Every line below that carries the word "architecture" needs to be copied.

-- Provided entries follows --

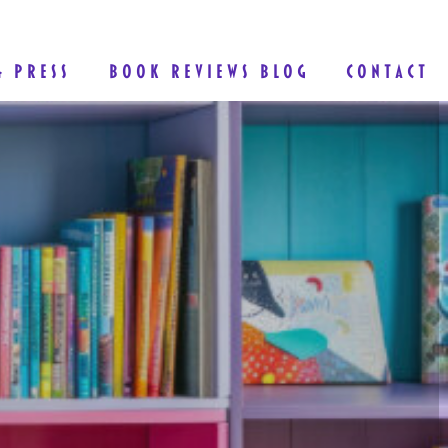
& PRESS
BOOK REVIEWS BLOG
CONTACT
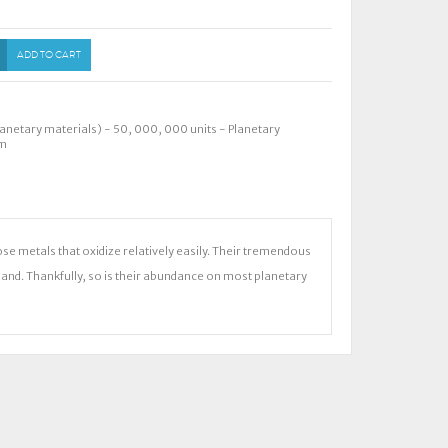
ADD TO CART
anetary materials) - 50
,
000
,
000 units - Planetary
om
se metals that oxidize relatively easily. Their tremendous
and. Thankfully, so is their abundance on most planetary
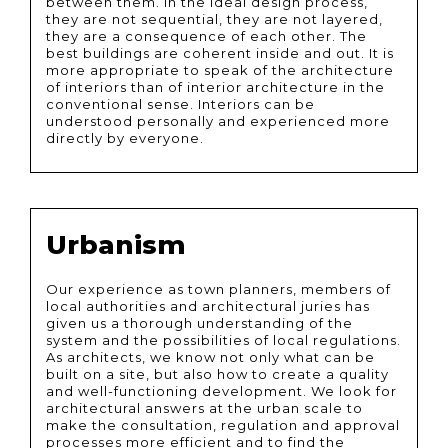
between them. In the ideal design process,
they are not sequential, they are not layered,
they are a consequence of each other. The
best buildings are coherent inside and out. It is
more appropriate to speak of the architecture
of interiors than of interior architecture in the
conventional sense. Interiors can be
understood personally and experienced more
directly by everyone.
Urbanism
Our experience as town planners, members of
local authorities and architectural juries has
given us a thorough understanding of the
system and the possibilities of local regulations.
As architects, we know not only what can be
built on a site, but also how to create a quality
and well-functioning development. We look for
architectural answers at the urban scale to
make the consultation, regulation and approval
processes more efficient and to find the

-- Provided entries concluded --

◆ **Output below**:
more appropriate to speak of the architecture
of interiors than of interior architecture in the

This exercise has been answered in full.